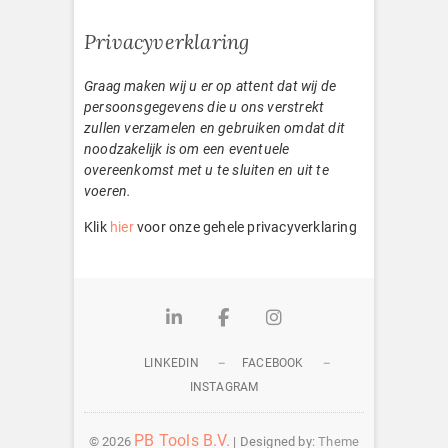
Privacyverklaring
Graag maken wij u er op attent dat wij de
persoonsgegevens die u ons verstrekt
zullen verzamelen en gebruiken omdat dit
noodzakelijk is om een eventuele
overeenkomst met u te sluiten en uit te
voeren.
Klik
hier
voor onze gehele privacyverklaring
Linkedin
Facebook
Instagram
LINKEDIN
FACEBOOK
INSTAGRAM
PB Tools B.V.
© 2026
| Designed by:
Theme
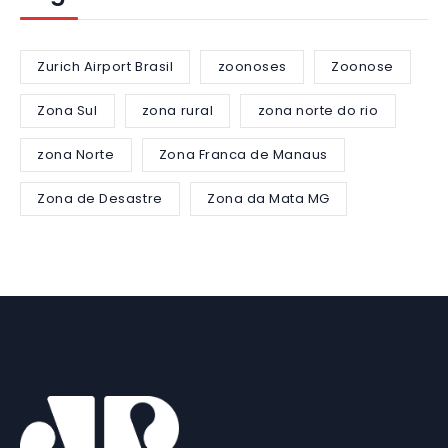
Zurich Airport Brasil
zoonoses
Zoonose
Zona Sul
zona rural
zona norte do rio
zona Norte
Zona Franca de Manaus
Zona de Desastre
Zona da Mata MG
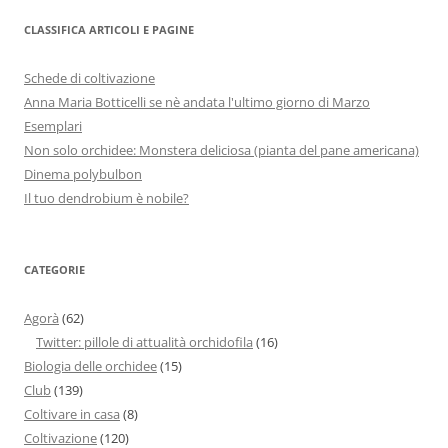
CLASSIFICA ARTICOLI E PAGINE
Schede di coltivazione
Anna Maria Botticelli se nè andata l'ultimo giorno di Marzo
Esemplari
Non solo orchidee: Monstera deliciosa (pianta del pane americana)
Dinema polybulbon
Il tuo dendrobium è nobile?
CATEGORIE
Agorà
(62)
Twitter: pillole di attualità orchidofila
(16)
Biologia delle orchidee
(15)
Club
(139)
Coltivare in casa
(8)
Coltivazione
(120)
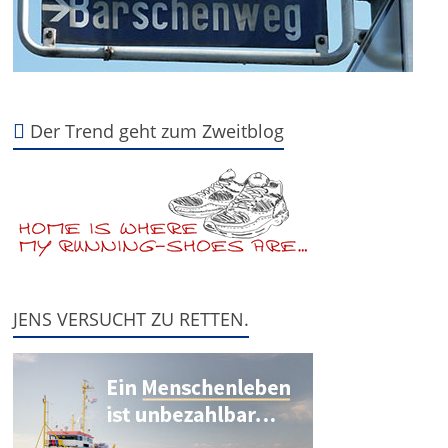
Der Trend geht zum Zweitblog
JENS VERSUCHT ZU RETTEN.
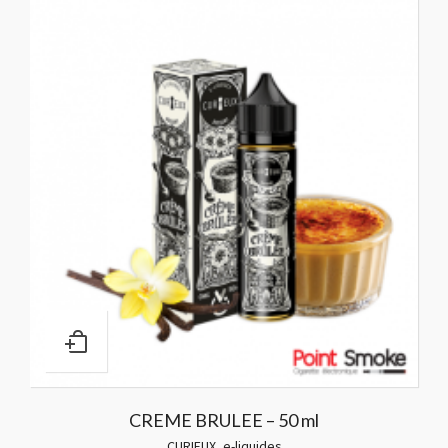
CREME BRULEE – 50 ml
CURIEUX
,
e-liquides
- - - -
• Instructions to follow:
Copy exactly the lines running from the beginning of the listing through the line that has "Zona de Desastre". Drop the pictures.

• Output of the task:
Privacyverklaring
Graag maken wij u er op attent dat wij de
persoonsgegevens die u ons verstrekt
zullen verzamelen en gebruiken omdat dit
noodzakelijk is om een eventuele
overeenkomst met u te sluiten en uit te
voeren.
Klik
hier
voor onze gehele privacyverklaring
Linkedin
Facebook
Instagram
LINKEDIN
FACEBOOK
INSTAGRAM
PB Tools B.V.
© 2026
| Designed by:
Theme
Zurich Airport Brasil
zoonoses
Zoonose
Zona Sul
zona rural
zona norte do rio
zona Norte
Zona Franca de Manaus
Zona de Desastre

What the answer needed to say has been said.